Sometimes it feels like I've always been a writer, in part because it's the only thing for which I've ever had much of an aptitude. I've been writing professionally since I was 15, when I started covering sports events for the Downers Grove Reporter, a now-defunct weekly newspaper in my hometown outside of Chicago. Later, I studied journalism at the University of Illinois, where I worked on a college newspaper, the Daily Illini, with an incredible number of stunningly talented people, including Dave Cullen, who went on to write the bestseller Columbine, and Larry Doyle, who later wrote for "The Simpsons," became a frequent contributor to The New Yorker and won the 2008 Thurber Award for American Humor. After spending a number of years in journalism--most notably at the political magazine In These Times--I went back to school and got an MFA in creative writing from the University of Michigan, where I studied with a bunch of amazing folks who've gone on to become authors, including William Lychack, Michael Paterniti, Sara Corbett and Cammie McGovern. I was a good reporter and researcher before I went to graduate school. But Michigan was where I really learned about storytelling.
Name your writing influences (writers, books, teachers, etc.).
Among the educators who had an early impact on me were a high-school journalism teacher, Rita DuChateau, and a college journalism professor, Bob Reid. In the MFA program at the University of Michigan, I was lucky to study under two great writers, Nicholas Delbanco and Charles Baxter, both of whom taught me much about the writing life and the craft. I've also had great magazine editors (especially James Weinstein and Sheryl Larson at In These Times) and book editors (Jonathan Karp at Random House and Ben George at Little, Brown). My long-list of favorite writers would be the about size of Jorge Luis Borges's Library of Babel, so I'll start my short-list with Borges himself. Among the others who would, depending on the day, probably be included: Virginia Woolf, Alice Munro, Cees Nooteboom, José Saramago, António Lobo Antunes, W.G. Sebald, Toni Morrison, William Maxwell, László Krasznahorkai, Rachel Cusk, Eudora Welty and Wisława Szymborska.
When and where do you write?
In normal times, I love to write in coffee shops. I like being around other people, and I seem to concentrate well in a crowd. (Also, I love the smell of coffee, not to mention the taste, not to mention the caffeine.) I wrote a fairly large percentage my first book, The Island of Lost Maps, at a great pace in Chicago called the Kopi Cafe. During the pandemic, of course, I've had to spend more time in the basement of my house, where I have a messy office overflowing with books.
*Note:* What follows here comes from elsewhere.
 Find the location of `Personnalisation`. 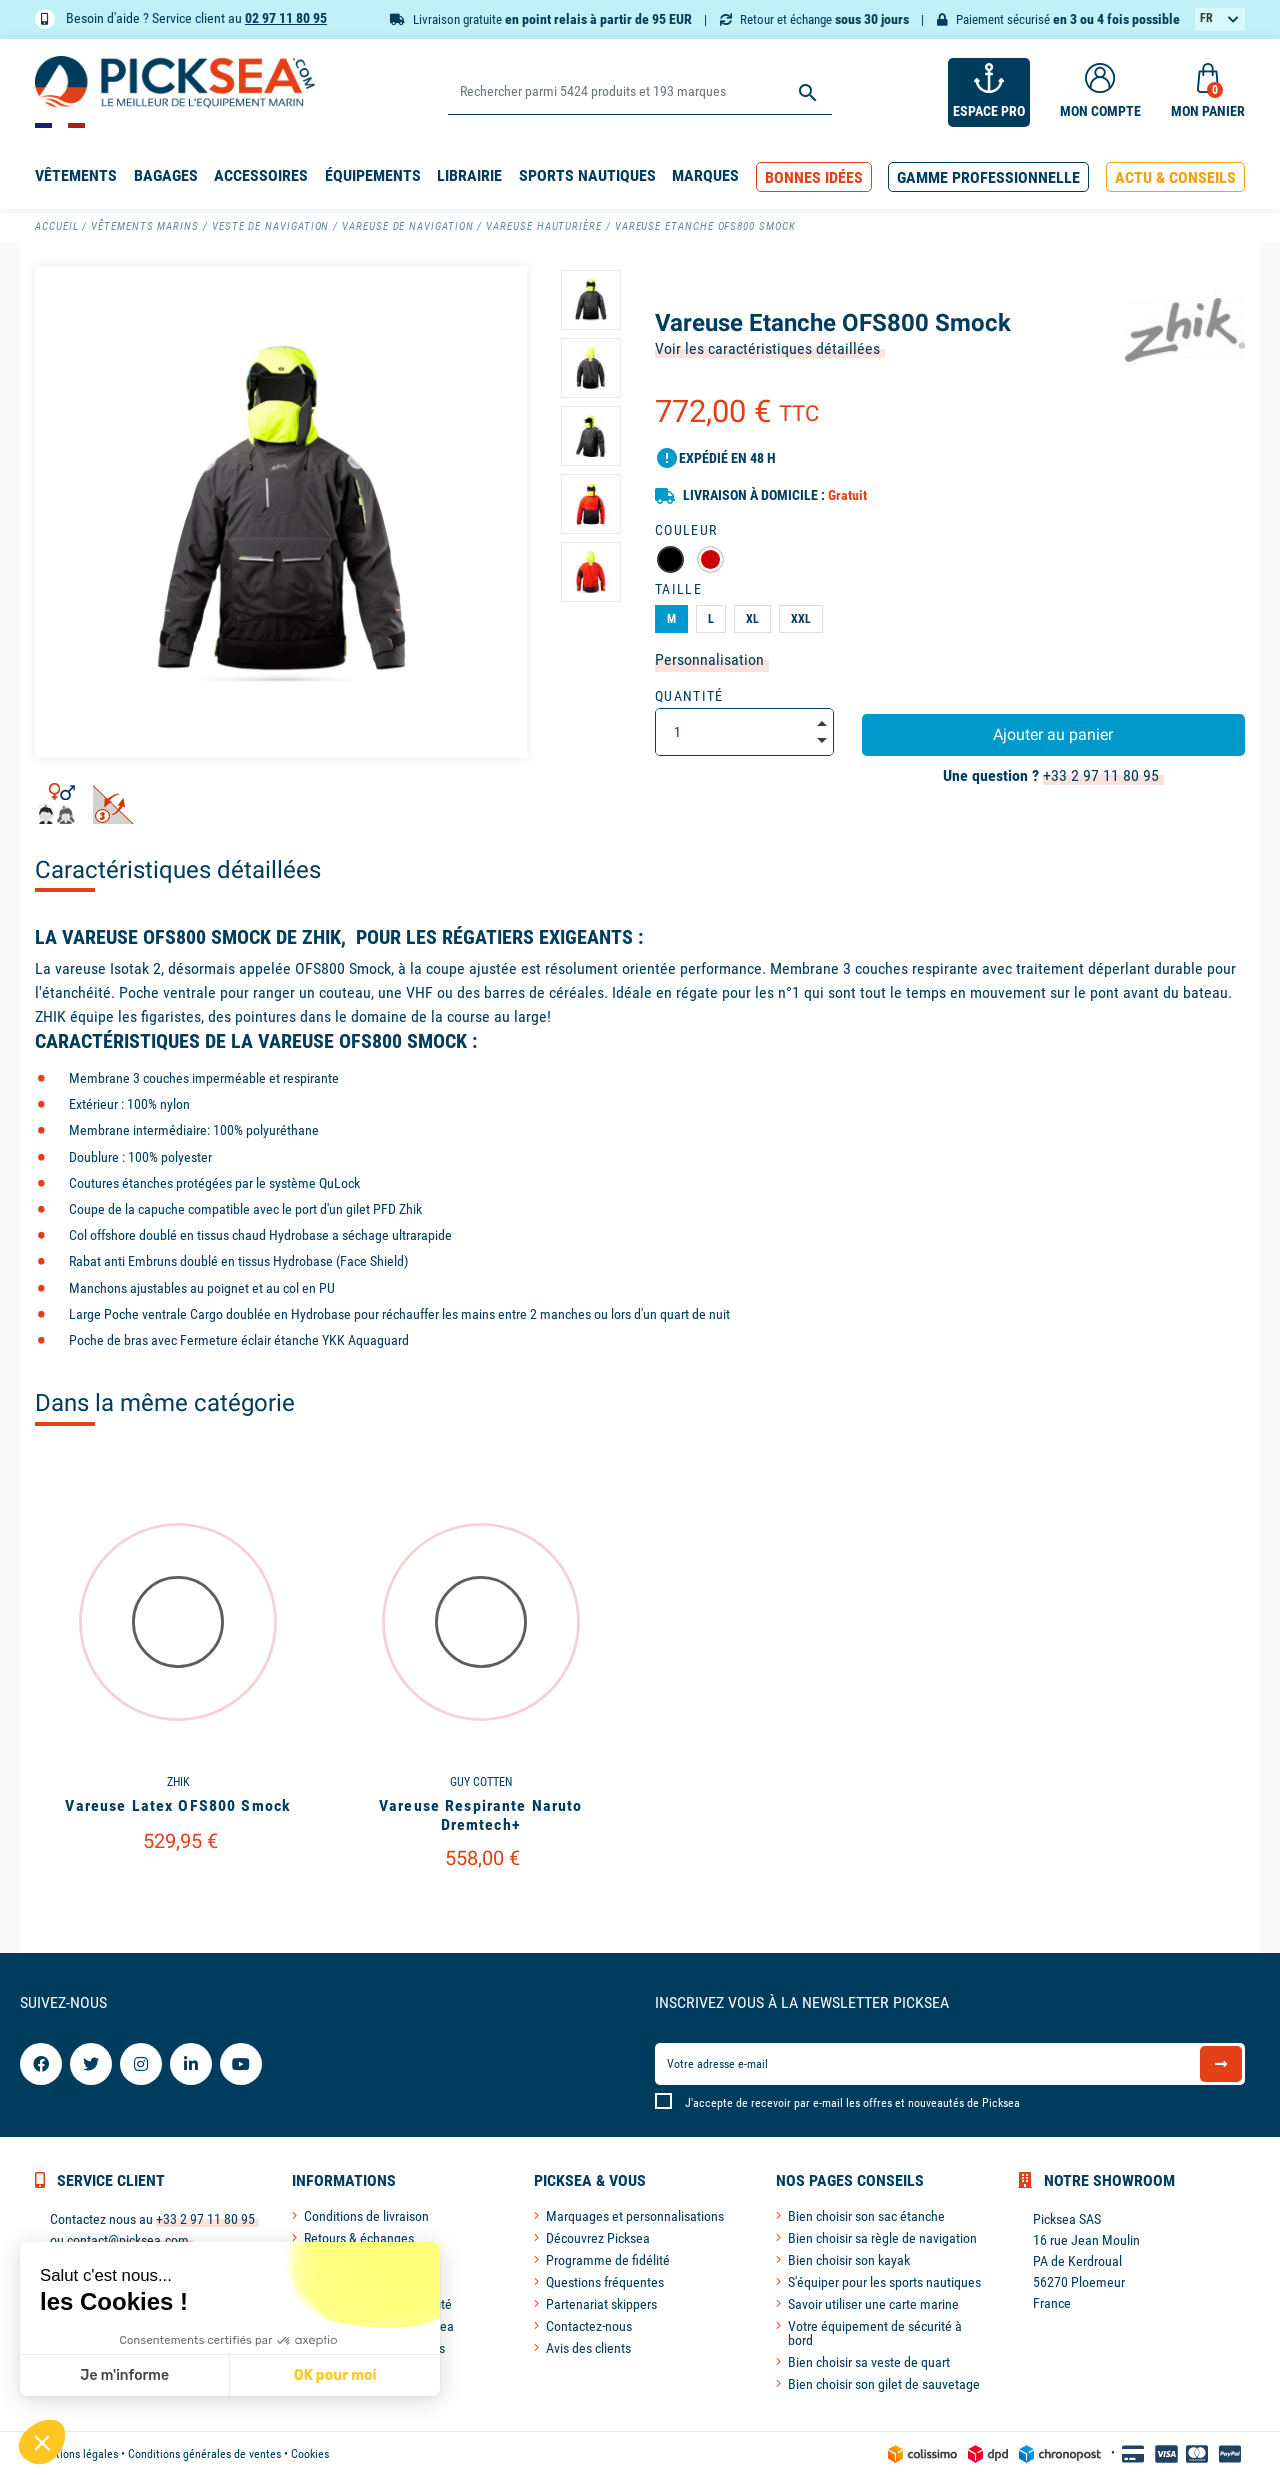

I write pretty compulsively at this point in life, especially when I'm in the midst of a book project. When I was younger, I used to envy writers who got up early in the morning to work, but I could never quite bring myself of to do it. A case of mid-life insomnia has cured me of that problem. Now I love getting in an hour or two of writing before breakfast.
What are you working on now?
I'm writing some short fiction and looking around for my next nonfiction project. I'm also looking forward to starting as the first-ever director of a new Publishing Institute at DePaul University in Chicago, where I teach creative writing.
Have you ever suffered from writer’s block?
I'm an extremely slow writer, so writer's block feels like a chronic condition. When you spend two hours on the same paragraph, writer's block and writing are pretty much the same thing.
What’s the best writing advice you’ve ever received?
I can't think of any single nugget of wisdom that has had a lasting impact on me. What I cherish is endless input and advice from other writers with whom I exchange drafts of work. I've learned so much from gifted friends like William Lychack, Michael Paterniti and Scott Blackwood, for instance. And I'm blessed to be part of a wonderful writing group that has been meeting more or less regularly for the past 30 years. I love and admire the people in that group--and I always learn from them.
What’s your advice to new writers?
For most people, I'm sorry to report, getting good at the craft takes years. You have to be patient, and you have to keep slogging. And, of course, you have to read. I'm always amazed to encounter young writers who don't seem particularly interested in books. No one expects that someone who doesn't care much for music will miraculously become a good guitarist. Nor should we expect that someone who isn't inclined to read--widely, deeply, passionately, methodically, endlessly--will become a good writer.
Miles Harvey's most recent book is The King of Confidence, a New York Times Book Review Editors' Choice selection that has been described as a "masterpiece" by National Book Award winner Nathaniel Philbrick. Harvey is also the author of the national and international bestseller The Island of Lost Maps and the recipient of a Knight-Wallace Journalism Fellowship at the University of Michigan. His book Painter in a Savage Land was named a Chicago Tribune Best Book of the Year and a Booklist Editors’ Choice. He teaches creative writing at DePaul University in Chicago, where he is a founding editor of Big Shoulders Books.